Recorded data
^^^^^^^^

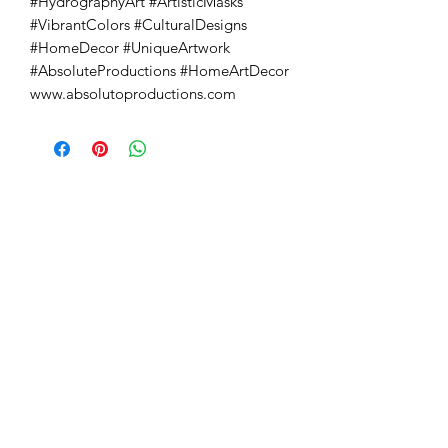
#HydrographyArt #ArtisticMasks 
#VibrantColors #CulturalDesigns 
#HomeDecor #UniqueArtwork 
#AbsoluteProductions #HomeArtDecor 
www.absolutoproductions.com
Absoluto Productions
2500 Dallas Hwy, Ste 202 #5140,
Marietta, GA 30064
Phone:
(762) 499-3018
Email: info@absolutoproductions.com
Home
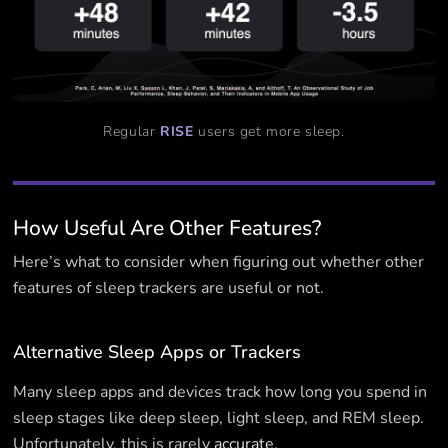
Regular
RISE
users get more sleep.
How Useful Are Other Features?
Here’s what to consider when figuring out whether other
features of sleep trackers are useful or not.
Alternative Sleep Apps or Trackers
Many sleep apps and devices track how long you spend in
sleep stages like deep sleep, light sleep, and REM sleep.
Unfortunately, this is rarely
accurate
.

^^^^^^^^

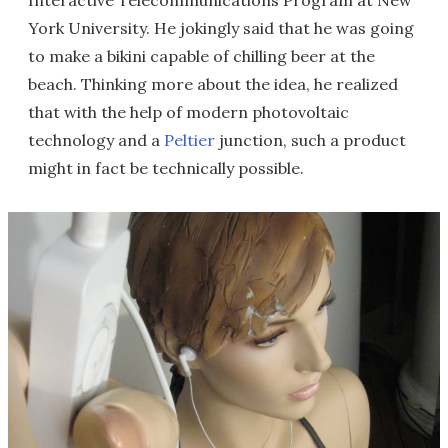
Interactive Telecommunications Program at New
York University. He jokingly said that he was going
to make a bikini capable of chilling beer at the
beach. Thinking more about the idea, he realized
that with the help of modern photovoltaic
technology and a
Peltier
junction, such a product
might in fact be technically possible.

^^^^^^^^

ASSIGNMENT
Only one stretch of the entries above is wanted: the lines from the one containing "York University. He" through the one containing "might in fact be technically possible.". Please reproduce it exactly.

SOLVED EXERCISE
York University. He jokingly said that he was going
to make a bikini capable of chilling beer at the
beach. Thinking more about the idea, he realized
that with the help of modern photovoltaic
technology and a
Peltier
junction, such a product
might in fact be technically possible.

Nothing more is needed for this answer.